Chapter 8 "Alasan Rahma Menghilang"

118 8 6
                                    

Sambil menunggu Rahma, isi pikiranku masih sama seperti sebelumnya. Jika kalian berada diposisiku apa yang akan kalian lakukan? Apa yang seharusnya kulakukan? Apa kutinggalkan saja rahma yang sedang bawa helm ke rumahnya? Arrrgghhhhhhhh. Maaf rahma, aku cemburu.
...

Tidak lama kemudian Rahma kembali. Masih mengenakan seragam sekolah dengan balutan sweater warna pink, rambut hitam terurai dan helm yang di gandengnya. Saat itu juga aku sadar mengapa banyak yang mendekatinya di sekolah.

Dia berjalan mendekat kearah ku.

“Kita kemana man?” tanyanya.

“Anter aku beli buku aja ma, ke Palasari” jawabku.

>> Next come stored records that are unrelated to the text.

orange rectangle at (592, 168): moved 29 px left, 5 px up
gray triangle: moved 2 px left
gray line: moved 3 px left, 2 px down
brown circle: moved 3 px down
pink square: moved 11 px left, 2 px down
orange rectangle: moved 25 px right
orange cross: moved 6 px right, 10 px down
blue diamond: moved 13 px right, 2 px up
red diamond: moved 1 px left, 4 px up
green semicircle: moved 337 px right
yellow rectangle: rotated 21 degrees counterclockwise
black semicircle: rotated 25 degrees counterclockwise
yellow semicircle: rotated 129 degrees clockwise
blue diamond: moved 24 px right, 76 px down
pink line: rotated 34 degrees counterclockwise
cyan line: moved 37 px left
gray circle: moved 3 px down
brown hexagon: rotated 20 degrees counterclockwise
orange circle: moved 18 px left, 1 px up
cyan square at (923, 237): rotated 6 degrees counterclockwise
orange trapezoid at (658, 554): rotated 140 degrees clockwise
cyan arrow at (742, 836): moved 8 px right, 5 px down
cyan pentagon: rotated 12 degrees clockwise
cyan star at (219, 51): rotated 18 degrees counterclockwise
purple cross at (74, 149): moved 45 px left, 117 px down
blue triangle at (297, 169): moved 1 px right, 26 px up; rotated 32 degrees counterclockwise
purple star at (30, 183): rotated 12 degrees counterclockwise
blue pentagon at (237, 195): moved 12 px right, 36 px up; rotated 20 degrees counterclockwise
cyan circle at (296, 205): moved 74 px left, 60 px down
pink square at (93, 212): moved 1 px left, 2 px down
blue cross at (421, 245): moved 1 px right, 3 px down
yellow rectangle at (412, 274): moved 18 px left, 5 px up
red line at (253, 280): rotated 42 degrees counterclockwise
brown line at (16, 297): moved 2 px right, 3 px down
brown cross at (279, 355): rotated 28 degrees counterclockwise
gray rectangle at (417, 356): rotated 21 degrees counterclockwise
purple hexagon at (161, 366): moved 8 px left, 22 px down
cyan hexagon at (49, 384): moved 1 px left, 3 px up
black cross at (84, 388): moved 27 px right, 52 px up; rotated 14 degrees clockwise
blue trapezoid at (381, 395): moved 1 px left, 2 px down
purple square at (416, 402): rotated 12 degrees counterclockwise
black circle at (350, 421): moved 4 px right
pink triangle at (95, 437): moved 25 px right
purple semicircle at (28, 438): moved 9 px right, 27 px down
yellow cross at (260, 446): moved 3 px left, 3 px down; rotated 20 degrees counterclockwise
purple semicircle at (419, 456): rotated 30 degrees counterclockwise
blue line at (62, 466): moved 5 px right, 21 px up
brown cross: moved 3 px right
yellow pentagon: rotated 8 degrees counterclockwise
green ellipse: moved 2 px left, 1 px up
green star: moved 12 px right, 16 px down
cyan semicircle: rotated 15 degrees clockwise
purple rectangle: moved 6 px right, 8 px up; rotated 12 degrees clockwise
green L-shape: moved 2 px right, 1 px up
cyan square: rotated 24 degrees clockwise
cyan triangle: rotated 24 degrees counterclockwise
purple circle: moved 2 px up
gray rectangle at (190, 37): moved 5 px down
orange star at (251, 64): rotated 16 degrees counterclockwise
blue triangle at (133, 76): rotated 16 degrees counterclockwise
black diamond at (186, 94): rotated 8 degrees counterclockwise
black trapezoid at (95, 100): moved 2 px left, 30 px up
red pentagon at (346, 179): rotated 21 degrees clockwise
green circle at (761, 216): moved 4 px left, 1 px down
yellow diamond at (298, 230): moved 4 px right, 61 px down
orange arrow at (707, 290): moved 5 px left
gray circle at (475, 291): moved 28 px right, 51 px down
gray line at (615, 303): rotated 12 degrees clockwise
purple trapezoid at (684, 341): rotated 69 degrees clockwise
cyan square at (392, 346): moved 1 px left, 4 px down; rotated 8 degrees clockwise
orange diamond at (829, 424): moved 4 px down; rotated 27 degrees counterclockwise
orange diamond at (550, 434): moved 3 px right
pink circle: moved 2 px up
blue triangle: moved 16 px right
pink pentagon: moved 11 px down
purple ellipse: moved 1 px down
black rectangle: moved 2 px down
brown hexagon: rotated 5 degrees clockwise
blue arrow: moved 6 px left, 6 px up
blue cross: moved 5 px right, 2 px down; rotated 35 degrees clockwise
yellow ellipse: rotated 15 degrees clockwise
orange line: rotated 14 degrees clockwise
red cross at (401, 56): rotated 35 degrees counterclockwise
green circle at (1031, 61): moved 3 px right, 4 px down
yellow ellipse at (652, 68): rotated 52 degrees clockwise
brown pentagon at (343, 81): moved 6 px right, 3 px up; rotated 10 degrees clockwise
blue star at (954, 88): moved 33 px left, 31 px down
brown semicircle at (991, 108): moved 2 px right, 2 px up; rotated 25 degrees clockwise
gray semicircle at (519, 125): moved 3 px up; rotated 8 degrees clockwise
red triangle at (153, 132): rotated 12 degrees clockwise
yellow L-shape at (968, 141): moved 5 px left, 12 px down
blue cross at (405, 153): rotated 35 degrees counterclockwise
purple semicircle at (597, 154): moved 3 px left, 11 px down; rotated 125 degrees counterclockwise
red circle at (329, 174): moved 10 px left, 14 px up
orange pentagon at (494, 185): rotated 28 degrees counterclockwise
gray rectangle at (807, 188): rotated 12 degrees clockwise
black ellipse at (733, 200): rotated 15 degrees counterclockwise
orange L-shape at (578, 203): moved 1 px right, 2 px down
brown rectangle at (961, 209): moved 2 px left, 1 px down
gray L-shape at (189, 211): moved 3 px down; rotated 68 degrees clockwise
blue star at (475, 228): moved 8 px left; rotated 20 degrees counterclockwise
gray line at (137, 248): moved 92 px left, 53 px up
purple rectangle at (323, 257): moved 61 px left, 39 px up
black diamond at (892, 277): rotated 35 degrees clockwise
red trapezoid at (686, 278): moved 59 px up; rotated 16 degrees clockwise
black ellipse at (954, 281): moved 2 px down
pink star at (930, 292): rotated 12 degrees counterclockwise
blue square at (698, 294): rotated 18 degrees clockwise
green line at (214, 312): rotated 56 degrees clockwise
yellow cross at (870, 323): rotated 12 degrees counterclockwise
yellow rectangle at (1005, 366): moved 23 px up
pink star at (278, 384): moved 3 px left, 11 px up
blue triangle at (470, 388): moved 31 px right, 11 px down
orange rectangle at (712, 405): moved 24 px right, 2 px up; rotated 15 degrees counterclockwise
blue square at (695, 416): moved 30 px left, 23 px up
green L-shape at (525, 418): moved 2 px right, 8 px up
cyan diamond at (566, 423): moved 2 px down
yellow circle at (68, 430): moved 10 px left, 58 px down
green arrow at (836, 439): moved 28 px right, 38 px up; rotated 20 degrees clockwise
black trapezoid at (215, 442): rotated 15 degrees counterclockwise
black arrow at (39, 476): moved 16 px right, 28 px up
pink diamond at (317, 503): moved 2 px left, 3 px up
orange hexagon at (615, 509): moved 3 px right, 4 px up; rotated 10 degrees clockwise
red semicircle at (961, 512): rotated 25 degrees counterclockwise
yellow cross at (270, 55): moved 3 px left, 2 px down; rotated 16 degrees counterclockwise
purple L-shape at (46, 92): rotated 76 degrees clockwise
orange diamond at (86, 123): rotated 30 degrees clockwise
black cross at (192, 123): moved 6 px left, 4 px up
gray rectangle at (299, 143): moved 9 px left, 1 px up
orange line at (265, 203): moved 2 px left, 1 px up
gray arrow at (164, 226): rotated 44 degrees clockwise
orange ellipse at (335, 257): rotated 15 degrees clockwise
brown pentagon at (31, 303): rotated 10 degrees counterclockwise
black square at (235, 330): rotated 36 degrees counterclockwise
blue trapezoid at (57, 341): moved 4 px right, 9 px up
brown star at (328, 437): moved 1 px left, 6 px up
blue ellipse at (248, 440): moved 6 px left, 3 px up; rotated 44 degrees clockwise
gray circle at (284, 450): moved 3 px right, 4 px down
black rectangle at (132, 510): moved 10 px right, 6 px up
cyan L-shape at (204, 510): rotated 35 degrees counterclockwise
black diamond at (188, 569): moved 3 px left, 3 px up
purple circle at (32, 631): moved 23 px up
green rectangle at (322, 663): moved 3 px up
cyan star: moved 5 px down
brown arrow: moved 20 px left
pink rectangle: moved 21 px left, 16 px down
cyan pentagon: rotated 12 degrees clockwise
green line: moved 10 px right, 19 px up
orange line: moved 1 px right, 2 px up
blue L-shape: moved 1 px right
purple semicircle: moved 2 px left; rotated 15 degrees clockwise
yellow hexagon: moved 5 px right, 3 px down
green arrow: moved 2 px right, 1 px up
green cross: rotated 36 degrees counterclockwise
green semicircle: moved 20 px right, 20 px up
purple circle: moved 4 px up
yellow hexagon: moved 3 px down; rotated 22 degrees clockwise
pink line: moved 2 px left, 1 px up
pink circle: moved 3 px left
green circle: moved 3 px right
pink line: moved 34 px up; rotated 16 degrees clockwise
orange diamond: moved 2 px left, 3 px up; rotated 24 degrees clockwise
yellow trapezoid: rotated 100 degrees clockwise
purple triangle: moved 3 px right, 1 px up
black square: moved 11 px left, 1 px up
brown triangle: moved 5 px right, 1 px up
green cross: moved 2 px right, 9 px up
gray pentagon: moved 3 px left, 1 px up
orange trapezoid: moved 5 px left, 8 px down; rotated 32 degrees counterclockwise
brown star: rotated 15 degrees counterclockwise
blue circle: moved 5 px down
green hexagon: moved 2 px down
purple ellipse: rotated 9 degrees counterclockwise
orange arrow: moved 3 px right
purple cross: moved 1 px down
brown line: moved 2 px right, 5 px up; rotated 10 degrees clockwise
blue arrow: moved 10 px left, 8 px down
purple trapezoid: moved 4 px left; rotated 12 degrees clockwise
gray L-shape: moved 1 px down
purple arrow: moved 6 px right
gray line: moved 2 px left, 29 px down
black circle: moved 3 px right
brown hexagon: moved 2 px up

Palasari; terletak di Jalan Palasari, Pasar Lodaya, Kota Bandung. Merupakan lokasi yang cukup terkenal bagi pecinta buku di Kota Bandung, mulai dari buku pelajaran tingkat SD hingga tingkat universitas. Selain itu, pasar buku ini juga menyediakan beragam novel, komik, dan majalah. Buku bekas dan langka pun banyak berserakan disana. Alasan utamaku lebih sering kesana dibanding toko buku konvensional adalah karena harganya murah juga bisa ditawar.

“Buku buat apa? Perasaan, minggu kemarin pak Dedi gak nyuruh beli buku deh” tanya nya bingung karena biasanya para siswa membeli buku hanya karena di suruh oleh pak Dedi guru bahasa kelas 10 saja.

“Enggak, buat baca-baca aja. Minggu depan libur juga,  jadi daripada liburan gajelas mending baca buku” jawabku.

“Ohh, kamu suka baca man?” tanyanya.

“Enggak.” jawabku singkat.

“Terus sukanya apa?”

“Kamu” jawabku setengah sadar. Tidak tau kenapa lidahku seakan bergerak dengan sendirinya, seakan tanpa kompromi mengambil tindakan seperti itu.

“Haahhh!? Serius!? tanyanya dengan ekspresi kaget.

Akupun kaget melihat ekspresi dia.

“Man serius man!?” lanjutnya masih dengan ekspresi yang sama.

Seakan aku terpojok oleh pertanyaan rahma, dengan pura-pura santai untuk mencairkan suasana aku jawab “Maksudnya, aku lebih suka kalo kamu diam aja ma, berisik, hehe” jawabku sambil mencubit pipinya, serius itu adalah pertama kali aku menyentuh kulitnya.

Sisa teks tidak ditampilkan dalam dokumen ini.